Sequence Modeling#

Recurrent Neural Network (RNN)#

Sequence Loss#

In the previous Chapter, we observe that the Cross Entropy (CE) loss is given by the following equation:

(11)#\[\begin{split} \mathbb{L}_{\text{CE}} & = -E_{\bsf{y} \sim \text{training_data}} \left[ \log \hat{\bsf{y}} \right]. \\\end{split}\]

where \(\hat{\bsf{y}}\) is the class probability predicted by the model.

If we represent \(\hat{\bsf{y}}\) as the predicted probability, then we obtain the following equation:

(12)#\[ \hat{\bsf{y}} = \hat{p}(\bsf{y} | \bsf{x}).\]

In the sequence modelling, we use the same equation as in (11). Note that in the above equation (12), \(\bsf{y}\) is not the ground-truth label, but just a dummy vector variable.

Now, the input and the predicted output may be sequences as follows:

\[\begin{split} \bsf{x}_{0:M} & = \left[ \bsf{x}_0,\, \bsf{x}_1,\, \bsf{x}_2,\, \cdots, \, \bsf{x}_{M-1} \right] \\ \bsf{y}_{0:L} & = \left[ \bsf{y}_0,\, \bsf{y}_1,\, \bsf{y}_2,\, \cdots, \, \bsf{y}_{L-1} \right]\end{split}\]
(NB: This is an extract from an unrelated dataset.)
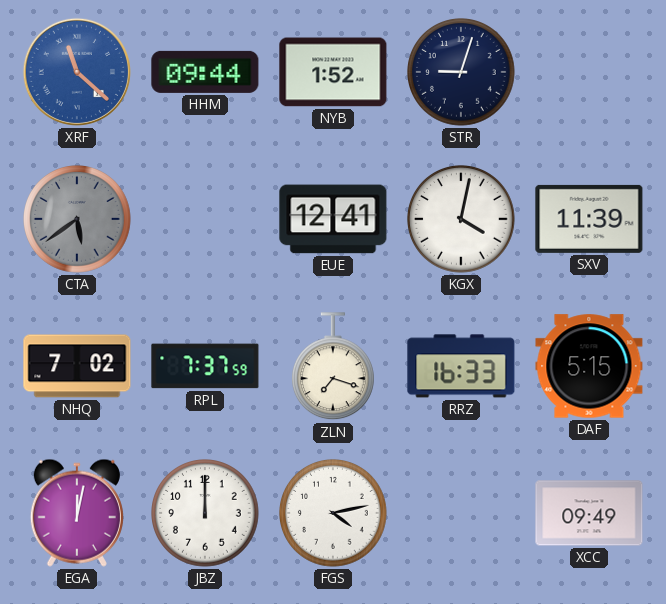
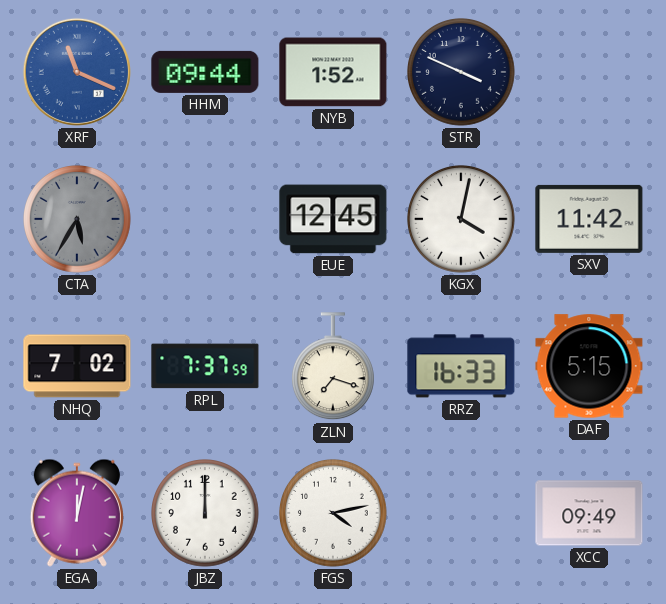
XRF: 11:22 -> 11:19
STR: 9:03 -> 3:49
CTA: 5:39 -> 5:35
EUE: 12:41 -> 12:45
SXV: 11:39 -> 11:42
Using this, the equation (12) may be expressed as:

(13)#\[ \hat{\bsf{y}}_{0:L} = \hat{p}(\bsf{y}_{0:L} | \bsf{x}_{0:M}).\]

Usually, it is not tractable to directly calculate the sequence probability in (13). Thus, we usually take the conditional independence assumption:

(14)#\[\begin{split} \hat{\bsf{y}}_{0:L} & = \Pi_{l=0}^{L-1} \hat{p}(\bsf{y}_l | \bsf{x}_{0:M}) \\ & = \Pi_{l=0}^{L-1} \hat{y}_l\end{split}\]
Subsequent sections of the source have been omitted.